◆ **Work to complete**: Your answer must be every line of the data that holds the string "giấc".

◆ **Data in this exercise**:
═══

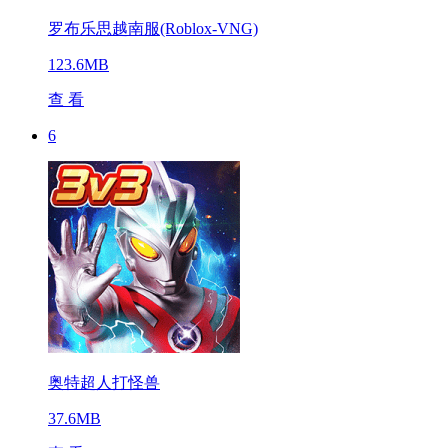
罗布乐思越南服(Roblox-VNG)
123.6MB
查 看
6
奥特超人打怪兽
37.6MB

═══

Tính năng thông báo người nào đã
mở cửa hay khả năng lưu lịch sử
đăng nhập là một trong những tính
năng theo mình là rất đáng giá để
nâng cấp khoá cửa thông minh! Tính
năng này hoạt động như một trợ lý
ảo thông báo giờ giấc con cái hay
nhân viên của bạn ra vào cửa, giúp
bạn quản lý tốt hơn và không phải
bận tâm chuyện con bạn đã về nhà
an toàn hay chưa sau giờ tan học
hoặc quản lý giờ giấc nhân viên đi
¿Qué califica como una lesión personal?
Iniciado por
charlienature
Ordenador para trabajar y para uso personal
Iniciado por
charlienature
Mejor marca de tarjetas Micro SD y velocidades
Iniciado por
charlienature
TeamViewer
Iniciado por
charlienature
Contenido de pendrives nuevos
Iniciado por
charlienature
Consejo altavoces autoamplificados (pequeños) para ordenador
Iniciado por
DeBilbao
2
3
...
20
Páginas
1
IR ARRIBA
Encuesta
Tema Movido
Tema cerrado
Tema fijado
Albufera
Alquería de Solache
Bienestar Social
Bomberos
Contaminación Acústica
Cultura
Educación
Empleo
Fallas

═══

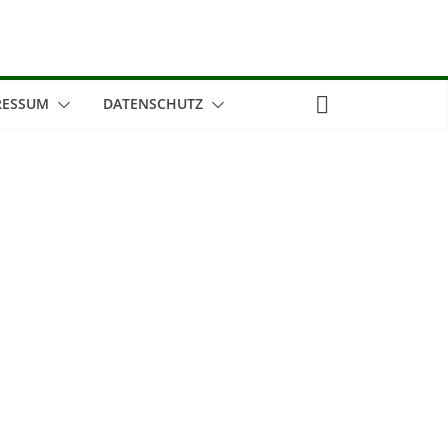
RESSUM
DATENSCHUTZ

═══

◆ **Written response**:
ảo thông báo giờ giấc con cái hay
hoặc quản lý giờ giấc nhân viên đi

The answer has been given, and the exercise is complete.